● Exercise prompt
What lines in the records include the string "Pricing"? Return each one.

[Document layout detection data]
Start of Block
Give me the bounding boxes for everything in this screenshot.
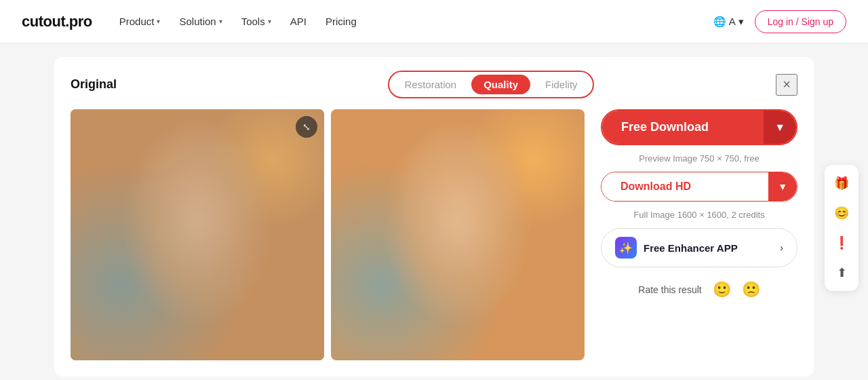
nav-api[interactable]: API	[290, 16, 307, 27]
rate-label: Rate this result	[638, 284, 701, 295]
original-image: ⤡	[71, 109, 324, 360]
login-button[interactable]: Log in / Sign up	[755, 10, 846, 33]
free-download-dropdown[interactable]: ▼	[764, 111, 796, 144]
tab-restoration[interactable]: Restoration	[392, 75, 469, 94]
download-hd-dropdown[interactable]: ▼	[768, 172, 797, 201]
logo[interactable]: cutout.pro	[22, 13, 92, 31]
free-download-wrapper: Free Download ▼	[601, 109, 797, 145]
nav-product[interactable]: Product ▾	[119, 16, 161, 27]
navbar: cutout.pro Product ▾ Solution ▾ Tools ▾ …	[0, 0, 868, 43]
enhancer-chevron-icon: ›	[780, 242, 783, 253]
result-card: Original Restoration Quality Fidelity × …	[54, 57, 814, 377]
nav-pricing[interactable]: Pricing	[326, 16, 357, 27]
enhanced-image	[331, 109, 585, 360]
alert-tool-button[interactable]: ❗	[829, 230, 854, 256]
enhancer-app-button[interactable]: ✨ Free Enhancer APP ›	[601, 228, 797, 267]
free-download-button[interactable]: Free Download	[602, 111, 764, 144]
download-hd-wrapper: Download HD ▼	[601, 172, 797, 202]
thumbs-down-icon[interactable]: 🙁	[742, 281, 760, 299]
side-tools-panel: 🎁 😊 ❗ ⬆	[825, 165, 859, 291]
enhancer-app-label: Free Enhancer APP	[644, 242, 738, 254]
tab-group: Restoration Quality Fidelity	[388, 71, 593, 98]
chevron-icon: ▾	[268, 18, 271, 25]
download-hd-button[interactable]: Download HD	[601, 172, 768, 201]
chevron-icon: ▾	[219, 18, 222, 25]
language-button[interactable]: 🌐 A ▾	[713, 16, 744, 28]
tab-quality[interactable]: Quality	[471, 75, 530, 94]
chevron-icon: ▾	[157, 18, 160, 25]
girl-photo-enhanced	[331, 109, 585, 360]
avatar-tool-button[interactable]: 😊	[829, 200, 854, 226]
upload-tool-button[interactable]: ⬆	[829, 260, 854, 286]
girl-photo-original	[71, 109, 324, 360]
card-top-row: Original Restoration Quality Fidelity ×	[71, 71, 797, 98]
chevron-down-icon: ▼	[778, 181, 787, 192]
nav-solution[interactable]: Solution ▾	[179, 16, 222, 27]
gift-tool-button[interactable]: 🎁	[829, 170, 854, 196]
preview-info-text: Preview Image 750 × 750, free	[601, 153, 797, 164]
enhancer-app-icon: ✨	[615, 237, 637, 259]
right-panel: Free Download ▼ Preview Image 750 × 750,…	[585, 109, 797, 299]
nav-links: Product ▾ Solution ▾ Tools ▾ API Pricing	[119, 16, 713, 27]
nav-right: 🌐 A ▾ Log in / Sign up	[713, 10, 846, 33]
thumbs-up-icon[interactable]: 🙂	[713, 281, 731, 299]
original-label: Original	[71, 77, 206, 92]
main-content: Original Restoration Quality Fidelity × …	[0, 43, 868, 380]
hd-info-text: Full Image 1600 × 1600, 2 credits	[601, 210, 797, 220]
crop-icon[interactable]: ⤡	[296, 116, 317, 138]
rate-row: Rate this result 🙂 🙁	[601, 281, 797, 299]
tab-fidelity[interactable]: Fidelity	[533, 75, 590, 94]
close-button[interactable]: ×	[776, 74, 797, 96]
images-row: ⤡ Free Download ▼ Preview Image 750 × 75…	[71, 109, 797, 360]
nav-tools[interactable]: Tools ▾	[241, 16, 271, 27]
chevron-down-icon: ▼	[774, 121, 785, 134]
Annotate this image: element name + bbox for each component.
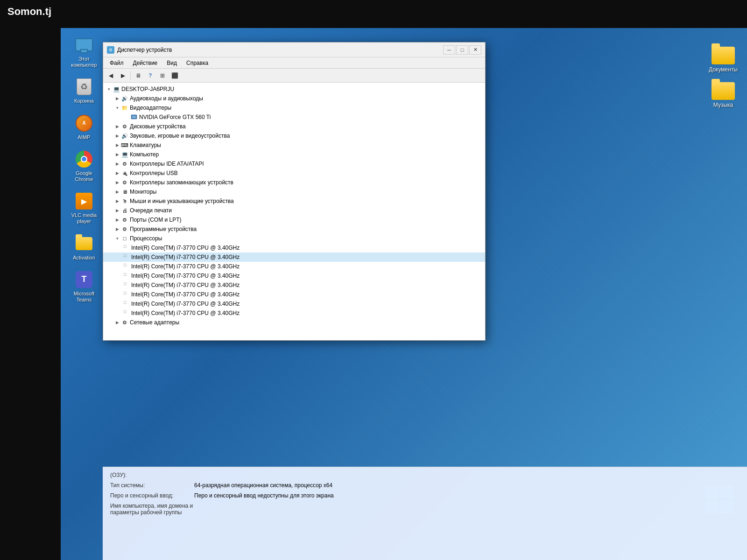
End of Block
● Task answer
nav-pricing[interactable]: Pricing	[326, 16, 357, 27]
nav-links: Product ▾ Solution ▾ Tools ▾ API Pricing	[119, 16, 713, 27]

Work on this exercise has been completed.